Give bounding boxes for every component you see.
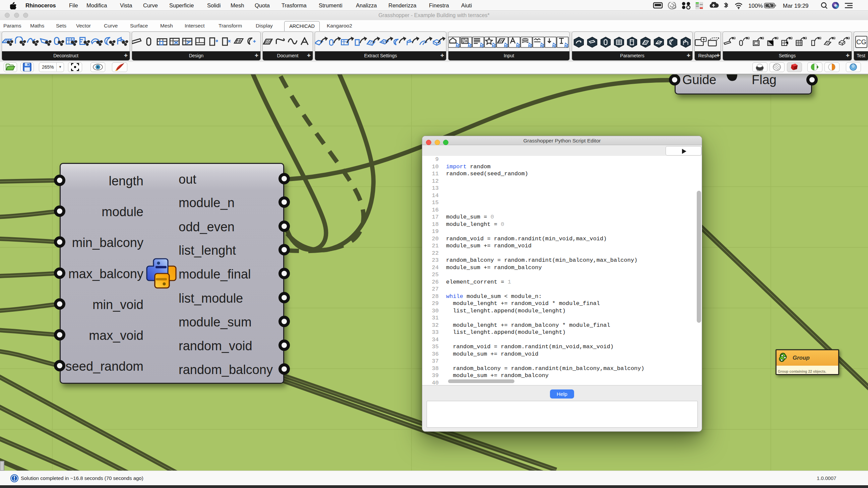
svg-text:100%: 100% <box>748 3 763 9</box>
svg-text:Mar 19:29: Mar 19:29 <box>783 3 809 9</box>
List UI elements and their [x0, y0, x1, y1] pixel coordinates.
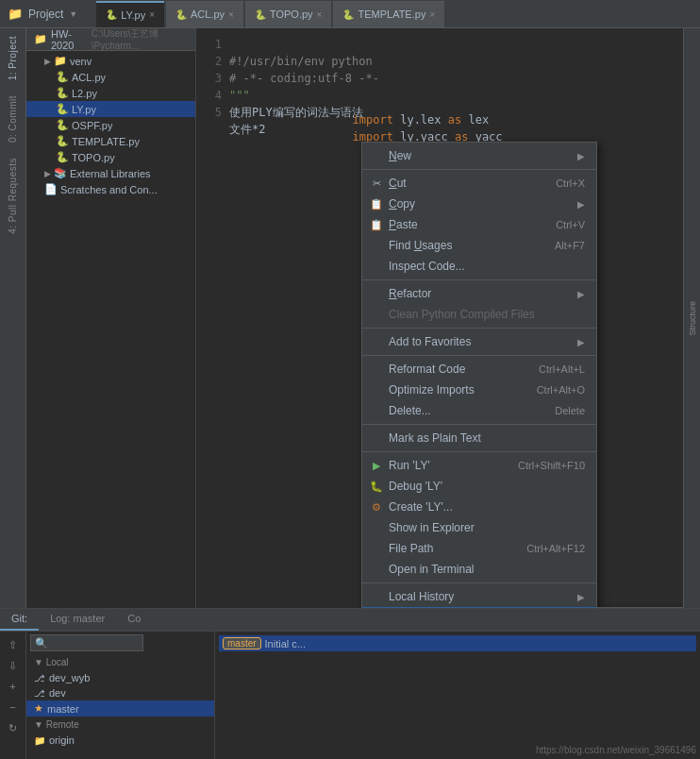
branch-icon-dev-wyb: ⎇: [34, 673, 45, 683]
menu-item-git[interactable]: Git ▶ Commit File... + Add Ctr: [362, 607, 596, 608]
branch-label-dev-wyb: dev_wyb: [49, 672, 90, 683]
libs-icon: 📚: [54, 167, 67, 179]
master-badge: master: [223, 637, 261, 649]
menu-item-inspect[interactable]: Inspect Code...: [362, 256, 596, 277]
menu-item-reformat[interactable]: Reformat Code Ctrl+Alt+L: [362, 359, 596, 380]
git-btn-add[interactable]: +: [4, 677, 23, 696]
menu-label-refactor: Refactor: [389, 287, 572, 300]
git-btn-refresh[interactable]: ↻: [4, 718, 23, 737]
git-btn-remove[interactable]: −: [4, 698, 23, 717]
git-submenu: Commit File... + Add Ctrl+Alt+A Annotate: [596, 607, 683, 608]
tree-label-ospf: OSPF.py: [72, 120, 112, 131]
tab-close-topo[interactable]: ×: [317, 9, 323, 20]
menu-item-show-explorer[interactable]: Show in Explorer: [362, 517, 596, 538]
branch-label-dev: dev: [49, 687, 66, 699]
menu-item-debug[interactable]: 🐛 Debug 'LY': [362, 476, 596, 497]
right-sidebar: Structure: [683, 28, 700, 608]
tree-item-l2[interactable]: 🐍 L2.py: [26, 85, 195, 101]
tree-item-ext-libs[interactable]: ▶ 📚 External Libraries: [26, 165, 195, 181]
tree-label-acl: ACL.py: [72, 72, 106, 83]
menu-item-terminal[interactable]: Open in Terminal: [362, 559, 596, 580]
menu-item-file-path[interactable]: File Path Ctrl+Alt+F12: [362, 538, 596, 559]
tree-item-ly[interactable]: 🐍 LY.py: [26, 101, 195, 117]
sep3: [362, 328, 596, 329]
tree-label-scratches: Scratches and Con...: [60, 184, 158, 195]
menu-label-clean: Clean Python Compiled Files: [389, 308, 585, 321]
main-area: 1: Project 0: Commit 4: Pull Requests 📁 …: [0, 28, 700, 608]
bottom-tab-git[interactable]: Git:: [0, 609, 39, 631]
git-btn-down[interactable]: ⇩: [4, 656, 23, 675]
sep6: [362, 451, 596, 452]
project-panel: 📁 HW-2020 C:\Users\王艺博\Pycharm... ▶ 📁 ve…: [26, 28, 196, 608]
menu-label-optimize: Optimize Imports: [389, 383, 531, 396]
title-tabs: 🐍 LY.py × 🐍 ACL.py × 🐍 TOPO.py × 🐍 TEMPL…: [96, 1, 692, 27]
tab-ly-py[interactable]: 🐍 LY.py ×: [96, 1, 164, 27]
menu-item-copy[interactable]: 📋 Copy ▶: [362, 194, 596, 214]
menu-item-delete[interactable]: Delete... Delete: [362, 400, 596, 421]
tab-close-template[interactable]: ×: [429, 9, 435, 20]
copy-icon: 📋: [370, 198, 383, 211]
tree-item-venv[interactable]: ▶ 📁 venv: [26, 53, 195, 69]
menu-item-clean: Clean Python Compiled Files: [362, 304, 596, 325]
branch-item-dev[interactable]: ⎇ dev: [26, 685, 214, 700]
git-search-input[interactable]: [30, 634, 143, 651]
git-commits: master Initial c... https://blog.csdn.ne…: [215, 632, 700, 759]
commit-row-initial[interactable]: master Initial c...: [219, 635, 696, 651]
bottom-tab-log[interactable]: Log: master: [39, 609, 116, 631]
branch-item-dev-wyb[interactable]: ⎇ dev_wyb: [26, 670, 214, 685]
sep4: [362, 355, 596, 356]
tree-label-l2: L2.py: [72, 88, 97, 99]
menu-item-create[interactable]: ⚙ Create 'LY'...: [362, 497, 596, 517]
git-search-area: [26, 632, 214, 654]
menu-item-local-history[interactable]: Local History ▶: [362, 586, 596, 607]
tab-topo-py[interactable]: 🐍 TOPO.py ×: [245, 1, 332, 27]
branch-item-origin[interactable]: 📁 origin: [26, 733, 214, 748]
dropdown-icon[interactable]: ▼: [69, 9, 77, 19]
bottom-tab-co[interactable]: Co: [116, 609, 152, 631]
menu-item-favorites[interactable]: Add to Favorites ▶: [362, 331, 596, 352]
menu-item-paste[interactable]: 📋 Paste Ctrl+V: [362, 214, 596, 235]
tab-icon-acl: 🐍: [175, 9, 187, 20]
arrow-icon: ▶: [44, 57, 51, 66]
git-btn-up[interactable]: ⇧: [4, 635, 23, 654]
tree-item-template[interactable]: 🐍 TEMPLATE.py: [26, 133, 195, 149]
tab-close-ly[interactable]: ×: [149, 9, 155, 20]
bottom-content: ⇧ ⇩ + − ↻ ▼ Local ⎇ dev_wyb ⎇ dev: [0, 632, 700, 759]
tab-close-acl[interactable]: ×: [228, 9, 234, 20]
sidebar-label-commit[interactable]: 0: Commit: [8, 88, 18, 150]
branch-label-origin: origin: [49, 734, 75, 746]
menu-item-run[interactable]: ▶ Run 'LY' Ctrl+Shift+F10: [362, 455, 596, 476]
tab-template-py[interactable]: 🐍 TEMPLATE.py ×: [333, 1, 444, 27]
sidebar-label-pull-requests[interactable]: 4: Pull Requests: [8, 150, 18, 242]
git-branch-list: ▼ Local ⎇ dev_wyb ⎇ dev ★ master ▼ Remot…: [26, 632, 215, 759]
tree-item-ospf[interactable]: 🐍 OSPF.py: [26, 117, 195, 133]
find-shortcut: Alt+F7: [555, 240, 585, 251]
tab-icon-topo: 🐍: [255, 9, 266, 20]
tree-item-topo[interactable]: 🐍 TOPO.py: [26, 149, 195, 165]
menu-item-refactor[interactable]: Refactor ▶: [362, 283, 596, 304]
menu-label-run: Run 'LY': [389, 459, 512, 472]
sidebar-label-project[interactable]: 1: Project: [8, 28, 18, 88]
menu-item-cut[interactable]: ✂ Cut Ctrl+X: [362, 173, 596, 194]
branch-item-master[interactable]: ★ master: [26, 700, 214, 717]
tree-item-scratches[interactable]: 📄 Scratches and Con...: [26, 181, 195, 197]
history-arrow: ▶: [577, 592, 585, 602]
editor-area[interactable]: 1 2 3 4 5 #!/usr/bin/env python # -*- co…: [196, 28, 683, 608]
tab-acl-py[interactable]: 🐍 ACL.py ×: [166, 1, 243, 27]
menu-item-mark-plain[interactable]: Mark as Plain Text: [362, 428, 596, 448]
tree-label-venv: venv: [70, 56, 92, 67]
menu-item-find-usages[interactable]: Find Usages Alt+F7: [362, 235, 596, 256]
menu-item-optimize[interactable]: Optimize Imports Ctrl+Alt+O: [362, 380, 596, 400]
code-lex-line: import ly.lex as lex: [243, 113, 489, 126]
git-actions: ⇧ ⇩ + − ↻: [0, 632, 26, 759]
py-icon-l2: 🐍: [56, 87, 69, 99]
py-icon-topo: 🐍: [56, 151, 69, 163]
tree-item-acl[interactable]: 🐍 ACL.py: [26, 69, 195, 85]
menu-label-mark-plain: Mark as Plain Text: [389, 431, 585, 445]
py-icon-acl: 🐍: [56, 71, 69, 83]
branch-label-master: master: [47, 703, 79, 715]
structure-label[interactable]: Structure: [688, 301, 697, 336]
star-icon-master: ★: [34, 702, 43, 715]
menu-item-new[interactable]: New ▶: [362, 145, 596, 166]
line-numbers: 1 2 3 4 5: [196, 36, 229, 155]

> _Aim of the exercise_:
Verbatim repeat, images removed: give each entry again exactly as it reads.

> _Response to this exercise_:
Give bounding boxes for every component you see.
svg-text:100%: 100% <box>748 3 763 9</box>
svg-text:Mar 19:29: Mar 19:29 <box>783 3 809 9</box>
List UI elements and their [x0, y0, x1, y1] pixel coordinates.
branch-icon-dev-wyb: ⎇: [34, 673, 45, 683]
menu-item-git[interactable]: Git ▶ Commit File... + Add Ctr: [362, 607, 596, 608]
branch-label-dev-wyb: dev_wyb: [49, 672, 90, 683]
libs-icon: 📚: [54, 167, 67, 179]
master-badge: master: [223, 637, 261, 649]
menu-item-inspect[interactable]: Inspect Code...: [362, 256, 596, 277]
menu-item-reformat[interactable]: Reformat Code Ctrl+Alt+L: [362, 359, 596, 380]
git-btn-add[interactable]: +: [4, 677, 23, 696]
menu-label-refactor: Refactor: [389, 287, 572, 300]
git-btn-refresh[interactable]: ↻: [4, 718, 23, 737]
git-btn-remove[interactable]: −: [4, 698, 23, 717]
git-submenu: Commit File... + Add Ctrl+Alt+A Annotate: [596, 607, 683, 608]
tree-label-ospf: OSPF.py: [72, 120, 112, 131]
tab-close-topo[interactable]: ×: [317, 9, 323, 20]
menu-item-show-explorer[interactable]: Show in Explorer: [362, 517, 596, 538]
branch-label-dev: dev: [49, 687, 66, 699]
menu-item-debug[interactable]: 🐛 Debug 'LY': [362, 476, 596, 497]
right-sidebar: Structure: [683, 28, 700, 608]
tree-item-l2[interactable]: 🐍 L2.py: [26, 85, 195, 101]
tree-item-ext-libs[interactable]: ▶ 📚 External Libraries: [26, 165, 195, 181]
tree-label-acl: ACL.py: [72, 72, 106, 83]
menu-item-terminal[interactable]: Open in Terminal: [362, 559, 596, 580]
menu-item-file-path[interactable]: File Path Ctrl+Alt+F12: [362, 538, 596, 559]
tree-item-ly[interactable]: 🐍 LY.py: [26, 101, 195, 117]
sep3: [362, 328, 596, 329]
tree-label-scratches: Scratches and Con...: [60, 184, 158, 195]
menu-label-clean: Clean Python Compiled Files: [389, 308, 585, 321]
main-area: 1: Project 0: Commit 4: Pull Requests 📁 …: [0, 28, 700, 608]
bottom-tab-git[interactable]: Git:: [0, 609, 39, 631]
git-btn-down[interactable]: ⇩: [4, 656, 23, 675]
sep6: [362, 451, 596, 452]
project-panel: 📁 HW-2020 C:\Users\王艺博\Pycharm... ▶ 📁 ve…: [26, 28, 196, 608]
menu-label-optimize: Optimize Imports: [389, 383, 531, 396]
title-tabs: 🐍 LY.py × 🐍 ACL.py × 🐍 TOPO.py × 🐍 TEMPL…: [96, 1, 692, 27]
tab-ly-py[interactable]: 🐍 LY.py ×: [96, 1, 164, 27]
menu-item-copy[interactable]: 📋 Copy ▶: [362, 194, 596, 214]
menu-item-delete[interactable]: Delete... Delete: [362, 400, 596, 421]
tab-close-template[interactable]: ×: [429, 9, 435, 20]
copy-icon: 📋: [370, 198, 383, 211]
tree-item-venv[interactable]: ▶ 📁 venv: [26, 53, 195, 69]
menu-item-clean: Clean Python Compiled Files: [362, 304, 596, 325]
branch-item-dev[interactable]: ⎇ dev: [26, 685, 214, 700]
git-search-input[interactable]: [30, 634, 143, 651]
git-commits: master Initial c... https://blog.csdn.ne…: [215, 632, 700, 759]
commit-row-initial[interactable]: master Initial c...: [219, 635, 696, 651]
bottom-tab-log[interactable]: Log: master: [39, 609, 116, 631]
branch-item-dev-wyb[interactable]: ⎇ dev_wyb: [26, 670, 214, 685]
sep4: [362, 355, 596, 356]
tree-label-l2: L2.py: [72, 88, 97, 99]
menu-item-create[interactable]: ⚙ Create 'LY'...: [362, 497, 596, 517]
git-search-area: [26, 632, 214, 654]
menu-item-local-history[interactable]: Local History ▶: [362, 586, 596, 607]
tab-topo-py[interactable]: 🐍 TOPO.py ×: [245, 1, 332, 27]
branch-item-origin[interactable]: 📁 origin: [26, 733, 214, 748]
dropdown-icon[interactable]: ▼: [69, 9, 77, 19]
bottom-tab-co[interactable]: Co: [116, 609, 152, 631]
menu-item-favorites[interactable]: Add to Favorites ▶: [362, 331, 596, 352]
menu-item-paste[interactable]: 📋 Paste Ctrl+V: [362, 214, 596, 235]
tab-icon-acl: 🐍: [175, 9, 187, 20]
arrow-icon: ▶: [44, 57, 51, 66]
git-btn-up[interactable]: ⇧: [4, 635, 23, 654]
tree-item-template[interactable]: 🐍 TEMPLATE.py: [26, 133, 195, 149]
tab-close-ly[interactable]: ×: [149, 9, 155, 20]
bottom-content: ⇧ ⇩ + − ↻ ▼ Local ⎇ dev_wyb ⎇ dev: [0, 632, 700, 759]
tab-close-acl[interactable]: ×: [228, 9, 234, 20]
sidebar-label-commit[interactable]: 0: Commit: [8, 88, 18, 150]
branch-label-origin: origin: [49, 734, 75, 746]
menu-item-run[interactable]: ▶ Run 'LY' Ctrl+Shift+F10: [362, 455, 596, 476]
tab-template-py[interactable]: 🐍 TEMPLATE.py ×: [333, 1, 444, 27]
sidebar-label-pull-requests[interactable]: 4: Pull Requests: [8, 150, 18, 242]
git-branch-list: ▼ Local ⎇ dev_wyb ⎇ dev ★ master ▼ Remot…: [26, 632, 215, 759]
tree-item-ospf[interactable]: 🐍 OSPF.py: [26, 117, 195, 133]
find-shortcut: Alt+F7: [555, 240, 585, 251]
tab-icon-topo: 🐍: [255, 9, 266, 20]
tree-item-topo[interactable]: 🐍 TOPO.py: [26, 149, 195, 165]
menu-item-refactor[interactable]: Refactor ▶: [362, 283, 596, 304]
menu-label-run: Run 'LY': [389, 459, 512, 472]
sidebar-label-project[interactable]: 1: Project: [8, 28, 18, 88]
menu-item-cut[interactable]: ✂ Cut Ctrl+X: [362, 173, 596, 194]
branch-item-master[interactable]: ★ master: [26, 700, 214, 717]
tree-item-scratches[interactable]: 📄 Scratches and Con...: [26, 181, 195, 197]
history-arrow: ▶: [577, 592, 585, 602]
editor-area[interactable]: 1 2 3 4 5 #!/usr/bin/env python # -*- co…: [196, 28, 683, 608]
tab-acl-py[interactable]: 🐍 ACL.py ×: [166, 1, 243, 27]
menu-item-mark-plain[interactable]: Mark as Plain Text: [362, 428, 596, 448]
tree-label-venv: venv: [70, 56, 92, 67]
menu-item-find-usages[interactable]: Find Usages Alt+F7: [362, 235, 596, 256]
menu-item-optimize[interactable]: Optimize Imports Ctrl+Alt+O: [362, 380, 596, 400]
code-lex-line: import ly.lex as lex: [243, 113, 489, 126]
git-actions: ⇧ ⇩ + − ↻: [0, 632, 26, 759]
py-icon-l2: 🐍: [56, 87, 69, 99]
py-icon-topo: 🐍: [56, 151, 69, 163]
tree-item-acl[interactable]: 🐍 ACL.py: [26, 69, 195, 85]
menu-label-mark-plain: Mark as Plain Text: [389, 431, 585, 445]
py-icon-acl: 🐍: [56, 71, 69, 83]
branch-label-master: master: [47, 703, 79, 715]
structure-label[interactable]: Structure: [688, 301, 697, 336]
star-icon-master: ★: [34, 702, 43, 715]
menu-item-new[interactable]: New ▶: [362, 145, 596, 166]
line-numbers: 1 2 3 4 5: [196, 36, 229, 155]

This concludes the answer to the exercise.